Dungeons & Dragons, the tabletop fantasy roleplay game developed by Gary Gygax and Dave Arneson in the American Midwest in the 1970s, is about to celebrate its 50th anniversary. Its popularity has been a slow burn. There was an initial boom, then a blip during the so-called Satanic Panic of the mid-1980s, when D&D, alongside horror movies and heavy-metal records and everything else beloved of teenage boys, was accused of being a precursor to ritualistic murder. But now it’s bigger than ever. (Spookily, or not, the Satanic Panic was itself a precursor — to QAnon. Coincidence?? Wake up, sheeple!)
Sales in D&D paraphernalia — the players’ handbook, starter sets, merch — increased by 30 per cent in 2020, but the game was on the rise already, popularised by Stranger Things, Netflix’s hit show. After series four aired last year, Google searches for “how to play Dungeons and Dragons” rose by 600 per cent. Next week sees the release of Dungeons & Dragons: Honor Among Thieves, the first official live-action movie, starring Chris Pine. You know, that well-known nerd.

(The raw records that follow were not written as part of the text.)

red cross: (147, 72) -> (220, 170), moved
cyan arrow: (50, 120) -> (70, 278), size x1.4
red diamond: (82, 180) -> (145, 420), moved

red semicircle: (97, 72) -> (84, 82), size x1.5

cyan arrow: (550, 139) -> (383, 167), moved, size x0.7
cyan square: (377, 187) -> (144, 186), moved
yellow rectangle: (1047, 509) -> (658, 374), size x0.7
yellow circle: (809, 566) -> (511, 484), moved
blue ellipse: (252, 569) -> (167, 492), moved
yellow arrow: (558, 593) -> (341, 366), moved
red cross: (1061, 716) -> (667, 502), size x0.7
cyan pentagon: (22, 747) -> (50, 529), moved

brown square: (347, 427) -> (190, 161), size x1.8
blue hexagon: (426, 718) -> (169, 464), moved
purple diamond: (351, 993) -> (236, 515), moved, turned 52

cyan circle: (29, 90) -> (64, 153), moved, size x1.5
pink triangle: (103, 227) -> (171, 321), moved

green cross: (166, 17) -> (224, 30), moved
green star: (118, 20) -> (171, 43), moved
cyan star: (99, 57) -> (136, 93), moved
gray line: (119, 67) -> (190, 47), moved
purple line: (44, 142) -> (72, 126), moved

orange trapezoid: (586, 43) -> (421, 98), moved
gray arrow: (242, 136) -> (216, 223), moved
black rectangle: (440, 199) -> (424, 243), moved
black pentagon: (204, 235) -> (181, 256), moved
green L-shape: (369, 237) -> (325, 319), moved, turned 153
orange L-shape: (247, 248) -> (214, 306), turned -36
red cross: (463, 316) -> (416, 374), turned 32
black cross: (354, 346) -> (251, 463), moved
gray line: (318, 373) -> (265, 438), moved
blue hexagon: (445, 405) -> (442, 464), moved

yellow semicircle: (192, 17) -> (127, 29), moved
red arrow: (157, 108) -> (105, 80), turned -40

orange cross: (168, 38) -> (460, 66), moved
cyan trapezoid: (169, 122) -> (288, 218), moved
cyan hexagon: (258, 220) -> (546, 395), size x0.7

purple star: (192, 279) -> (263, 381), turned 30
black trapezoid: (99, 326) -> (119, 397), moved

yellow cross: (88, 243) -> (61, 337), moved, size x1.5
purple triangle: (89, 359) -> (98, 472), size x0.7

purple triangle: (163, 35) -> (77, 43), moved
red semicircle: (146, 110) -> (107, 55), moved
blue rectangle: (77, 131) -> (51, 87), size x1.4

Sadly, none of which, not even Captain Kirk himself, will do anything to lessen the stigma attached to D&D. I should know. I have been a devotee for a few years now, and no matter how progressive society claims to be, no matter how many series of Stranger Things arrive, people will always snigger when I tell them I play. They look at me as if I’ve said I’m marrying a cow. But they don’t understand the pure joy of it. The creativity, the brotherhood, the feeling of fulfilment when you finally vanquish the necromancer.
It was a slow burn for me, too. As a younger man I was aware of D&D, but only in the abstract. Like Texan barbecue or oom-pah music, it was something I knew other people were into, but not anyone I was likely to encounter. Then, a few years ago, an old friend, Jack, told me he had been “running campaigns” (playing D&D) since university, so I asked if I could join his next game. I couldn’t — it doesn’t really work like that, but Jack offered to “DM” (Dungeon Master) a new campaign (game) for me and some of our friends. A few weeks later, our inaugural quest began over crisps and Kronenbourg in his south London kitchen.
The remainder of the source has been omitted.